Ultramarathons: Lessons Learned from the NYRR NYC 60k

I ran the NYRR NYC 60k, my first ultramarathon, last weekend. At 37.2 miles, the 60k is a shorter ultra (many ultras total 50-100 miles). Regardless, as most people define “ultramarathon” as any distance longer than a marathon, I can now call myself an “ultramarathoner.”

60k Buckle Photo

The 60k belt buckle bling (repost from nyrr.org)

While I was happy with my preparation and how I ran, I learned a lot about how to survive an ultra. Below are my ultramarathon “lessons learned:”

1) Respect the distance. The most important lesson. After the NYC Marathon, I thought that running a race only 11 miles longer would be simple. I ran strong throughout the 60k, but slowed toward the end and got passed by two runners I had outrun for 34 miles. If I reran this race, I would reduce my early race pace by about 5-10 seconds/mile, and run hard the last two loops.

2) Fuel early and often. Many ultrarunners eat about 240-340 calories/hour. I followed this plan, eating two GU gels (100 calories each) and either a banana (~100 calories) or a bag of pretzels (~120 calories) every hour. Further, I began my GU gel intake after the fifth mile, about 2-3 miles earlier than I had my first gel during the NYC Marathon.
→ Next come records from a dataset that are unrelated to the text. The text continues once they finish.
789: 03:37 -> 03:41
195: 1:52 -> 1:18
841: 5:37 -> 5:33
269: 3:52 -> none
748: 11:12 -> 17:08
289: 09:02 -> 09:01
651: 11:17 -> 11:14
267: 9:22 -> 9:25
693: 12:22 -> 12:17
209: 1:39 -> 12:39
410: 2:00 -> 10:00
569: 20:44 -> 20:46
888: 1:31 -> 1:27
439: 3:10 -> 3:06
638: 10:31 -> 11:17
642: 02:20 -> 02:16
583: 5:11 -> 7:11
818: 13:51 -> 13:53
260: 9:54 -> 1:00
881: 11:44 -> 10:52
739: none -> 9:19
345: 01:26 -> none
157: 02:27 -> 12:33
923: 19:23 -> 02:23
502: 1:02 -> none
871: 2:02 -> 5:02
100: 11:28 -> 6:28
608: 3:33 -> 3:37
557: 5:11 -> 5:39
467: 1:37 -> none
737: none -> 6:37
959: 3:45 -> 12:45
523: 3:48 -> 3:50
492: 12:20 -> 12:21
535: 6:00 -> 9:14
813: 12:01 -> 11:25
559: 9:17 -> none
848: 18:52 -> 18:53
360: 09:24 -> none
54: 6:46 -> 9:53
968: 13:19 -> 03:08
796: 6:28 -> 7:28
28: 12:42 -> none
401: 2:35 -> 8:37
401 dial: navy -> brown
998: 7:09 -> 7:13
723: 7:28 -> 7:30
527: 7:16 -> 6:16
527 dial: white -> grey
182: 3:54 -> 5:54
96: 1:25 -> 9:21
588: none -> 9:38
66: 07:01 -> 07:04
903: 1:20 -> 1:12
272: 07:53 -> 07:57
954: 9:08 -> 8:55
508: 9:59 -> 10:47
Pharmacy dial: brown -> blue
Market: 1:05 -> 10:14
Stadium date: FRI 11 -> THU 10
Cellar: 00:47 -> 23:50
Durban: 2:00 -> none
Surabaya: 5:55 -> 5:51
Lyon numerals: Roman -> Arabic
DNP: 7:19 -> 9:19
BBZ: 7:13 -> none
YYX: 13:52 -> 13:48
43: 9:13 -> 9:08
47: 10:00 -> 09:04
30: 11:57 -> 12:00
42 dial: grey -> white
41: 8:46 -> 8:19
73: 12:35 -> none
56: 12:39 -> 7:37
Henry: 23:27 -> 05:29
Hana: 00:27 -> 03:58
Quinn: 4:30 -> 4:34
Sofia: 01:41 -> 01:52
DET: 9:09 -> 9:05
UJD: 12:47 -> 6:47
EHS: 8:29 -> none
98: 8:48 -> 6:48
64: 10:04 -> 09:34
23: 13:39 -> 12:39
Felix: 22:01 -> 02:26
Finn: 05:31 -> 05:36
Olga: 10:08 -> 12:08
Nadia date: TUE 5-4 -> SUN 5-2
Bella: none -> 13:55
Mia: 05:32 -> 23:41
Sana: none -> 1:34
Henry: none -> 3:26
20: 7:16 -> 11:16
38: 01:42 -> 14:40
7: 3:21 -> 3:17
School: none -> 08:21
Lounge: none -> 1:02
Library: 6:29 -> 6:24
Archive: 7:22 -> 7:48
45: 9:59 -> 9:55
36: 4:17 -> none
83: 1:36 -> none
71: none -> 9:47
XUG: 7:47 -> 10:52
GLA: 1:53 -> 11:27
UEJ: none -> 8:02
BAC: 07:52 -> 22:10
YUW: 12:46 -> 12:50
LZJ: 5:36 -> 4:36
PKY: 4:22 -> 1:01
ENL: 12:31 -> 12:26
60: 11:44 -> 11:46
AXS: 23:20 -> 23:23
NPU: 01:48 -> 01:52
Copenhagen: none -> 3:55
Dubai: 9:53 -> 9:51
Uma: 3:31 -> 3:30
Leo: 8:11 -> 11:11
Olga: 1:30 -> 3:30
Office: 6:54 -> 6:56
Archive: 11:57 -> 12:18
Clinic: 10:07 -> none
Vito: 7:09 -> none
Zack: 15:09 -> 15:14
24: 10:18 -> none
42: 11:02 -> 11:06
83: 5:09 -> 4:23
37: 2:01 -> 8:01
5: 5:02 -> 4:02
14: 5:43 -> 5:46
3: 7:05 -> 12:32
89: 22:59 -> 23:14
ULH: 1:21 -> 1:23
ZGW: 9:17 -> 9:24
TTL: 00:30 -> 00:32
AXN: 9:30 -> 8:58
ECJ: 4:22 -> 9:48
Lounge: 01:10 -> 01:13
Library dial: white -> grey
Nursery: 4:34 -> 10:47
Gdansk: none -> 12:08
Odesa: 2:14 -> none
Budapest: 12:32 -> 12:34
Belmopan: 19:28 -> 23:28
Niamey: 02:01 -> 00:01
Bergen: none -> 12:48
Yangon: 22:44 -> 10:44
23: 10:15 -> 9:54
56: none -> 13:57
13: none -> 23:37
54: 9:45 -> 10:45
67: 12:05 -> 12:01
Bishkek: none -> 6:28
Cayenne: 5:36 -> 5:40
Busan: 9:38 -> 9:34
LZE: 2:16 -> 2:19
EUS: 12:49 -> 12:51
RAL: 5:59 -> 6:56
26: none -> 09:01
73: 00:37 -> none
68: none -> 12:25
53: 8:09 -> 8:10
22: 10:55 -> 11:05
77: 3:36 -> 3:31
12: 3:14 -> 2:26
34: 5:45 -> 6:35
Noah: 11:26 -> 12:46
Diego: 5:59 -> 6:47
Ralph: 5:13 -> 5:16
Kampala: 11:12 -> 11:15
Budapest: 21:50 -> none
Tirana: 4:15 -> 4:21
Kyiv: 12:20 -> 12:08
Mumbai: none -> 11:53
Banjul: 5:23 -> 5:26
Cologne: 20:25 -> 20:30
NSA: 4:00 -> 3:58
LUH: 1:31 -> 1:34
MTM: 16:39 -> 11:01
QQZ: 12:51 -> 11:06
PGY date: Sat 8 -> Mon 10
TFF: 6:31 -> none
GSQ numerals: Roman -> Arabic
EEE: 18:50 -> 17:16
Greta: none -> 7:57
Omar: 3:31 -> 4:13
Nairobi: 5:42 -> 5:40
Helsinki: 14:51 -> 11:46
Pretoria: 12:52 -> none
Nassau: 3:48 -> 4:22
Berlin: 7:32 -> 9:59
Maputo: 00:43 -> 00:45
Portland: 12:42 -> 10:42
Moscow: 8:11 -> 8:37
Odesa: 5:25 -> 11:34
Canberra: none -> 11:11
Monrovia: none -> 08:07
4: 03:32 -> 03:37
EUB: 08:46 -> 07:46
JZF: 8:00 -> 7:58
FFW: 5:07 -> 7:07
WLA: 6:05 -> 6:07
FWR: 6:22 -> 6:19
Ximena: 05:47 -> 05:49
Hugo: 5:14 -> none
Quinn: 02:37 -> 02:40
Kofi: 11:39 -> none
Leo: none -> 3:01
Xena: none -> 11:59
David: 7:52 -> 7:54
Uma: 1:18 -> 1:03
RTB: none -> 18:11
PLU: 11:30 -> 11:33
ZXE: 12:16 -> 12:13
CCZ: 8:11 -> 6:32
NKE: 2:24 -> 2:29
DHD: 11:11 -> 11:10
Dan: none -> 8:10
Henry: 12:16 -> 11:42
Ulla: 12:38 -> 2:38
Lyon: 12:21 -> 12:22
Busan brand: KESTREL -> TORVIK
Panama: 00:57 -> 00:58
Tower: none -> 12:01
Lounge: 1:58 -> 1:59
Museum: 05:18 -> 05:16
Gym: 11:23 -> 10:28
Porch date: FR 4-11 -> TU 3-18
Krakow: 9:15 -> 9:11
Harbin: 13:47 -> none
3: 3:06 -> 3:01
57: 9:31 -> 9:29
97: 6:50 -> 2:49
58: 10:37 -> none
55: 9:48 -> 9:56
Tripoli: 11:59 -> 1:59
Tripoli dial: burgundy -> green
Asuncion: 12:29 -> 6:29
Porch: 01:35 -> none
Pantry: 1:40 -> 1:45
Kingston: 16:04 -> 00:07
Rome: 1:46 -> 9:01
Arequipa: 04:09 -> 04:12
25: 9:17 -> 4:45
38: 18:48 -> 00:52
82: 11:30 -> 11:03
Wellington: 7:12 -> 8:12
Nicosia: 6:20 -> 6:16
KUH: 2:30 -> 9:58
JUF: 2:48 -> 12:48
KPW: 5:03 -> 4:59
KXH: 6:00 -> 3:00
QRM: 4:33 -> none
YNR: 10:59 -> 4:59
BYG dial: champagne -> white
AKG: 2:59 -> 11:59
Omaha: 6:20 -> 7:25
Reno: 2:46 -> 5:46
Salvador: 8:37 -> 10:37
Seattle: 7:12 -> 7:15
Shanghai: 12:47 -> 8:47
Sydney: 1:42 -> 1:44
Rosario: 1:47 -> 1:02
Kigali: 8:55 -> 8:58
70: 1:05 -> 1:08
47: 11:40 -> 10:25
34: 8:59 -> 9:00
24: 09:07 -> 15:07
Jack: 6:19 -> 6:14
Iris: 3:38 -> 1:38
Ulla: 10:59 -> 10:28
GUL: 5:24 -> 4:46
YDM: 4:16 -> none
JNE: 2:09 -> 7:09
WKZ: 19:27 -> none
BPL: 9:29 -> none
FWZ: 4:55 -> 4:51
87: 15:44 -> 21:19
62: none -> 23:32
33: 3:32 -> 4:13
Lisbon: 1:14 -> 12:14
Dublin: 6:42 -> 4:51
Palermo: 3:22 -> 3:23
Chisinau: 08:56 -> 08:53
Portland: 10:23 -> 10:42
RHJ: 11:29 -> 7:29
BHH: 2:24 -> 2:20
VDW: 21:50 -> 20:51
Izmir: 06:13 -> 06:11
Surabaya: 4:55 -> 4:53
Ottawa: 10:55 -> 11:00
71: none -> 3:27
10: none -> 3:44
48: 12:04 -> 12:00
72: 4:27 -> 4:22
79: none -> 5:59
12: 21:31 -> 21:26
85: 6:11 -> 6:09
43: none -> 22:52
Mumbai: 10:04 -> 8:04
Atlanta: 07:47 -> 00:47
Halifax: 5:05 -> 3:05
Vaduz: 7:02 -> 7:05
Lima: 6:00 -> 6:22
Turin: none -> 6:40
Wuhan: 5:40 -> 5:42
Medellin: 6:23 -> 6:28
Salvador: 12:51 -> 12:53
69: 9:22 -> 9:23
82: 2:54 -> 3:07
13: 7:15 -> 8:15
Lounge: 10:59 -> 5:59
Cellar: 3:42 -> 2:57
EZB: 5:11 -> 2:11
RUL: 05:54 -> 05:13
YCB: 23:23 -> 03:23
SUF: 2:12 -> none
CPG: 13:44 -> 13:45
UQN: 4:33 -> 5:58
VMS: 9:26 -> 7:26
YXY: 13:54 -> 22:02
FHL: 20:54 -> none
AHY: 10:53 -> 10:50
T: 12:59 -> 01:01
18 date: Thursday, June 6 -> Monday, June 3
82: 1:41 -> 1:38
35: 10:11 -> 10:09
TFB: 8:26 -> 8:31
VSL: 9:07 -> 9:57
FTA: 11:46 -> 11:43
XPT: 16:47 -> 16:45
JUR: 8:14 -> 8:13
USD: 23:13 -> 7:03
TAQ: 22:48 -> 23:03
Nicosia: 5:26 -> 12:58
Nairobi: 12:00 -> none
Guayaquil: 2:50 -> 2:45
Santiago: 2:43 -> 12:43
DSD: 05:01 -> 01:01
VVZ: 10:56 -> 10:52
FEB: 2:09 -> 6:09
This likely helped me maintain an early steady state. I did not hit the wall.

3) Muscle endurance. I felt very confident about my aerobic fitness before the NYC Marathon and the 60k. I have consistently espoused my love of the Maffetone Method and its emphasis on developing the aerobic system. That said, prior to the 60k my long runs included a 20-miler, 22-miler, and the marathon. These runs provided a solid, but not ideal, base for running an ultra. To see how experienced ultrarunners recommend a rookie ultrarunner to train, check out the Ultra Ladies 50k (31 miles) training plan. The main differences between 50k/60k and marathon training are the long runs followed by a second long-ish run. This training allows the body to develop the muscle endurance necessary to run harder, longer. Without that type of training, aerobic fitness only takes you so far.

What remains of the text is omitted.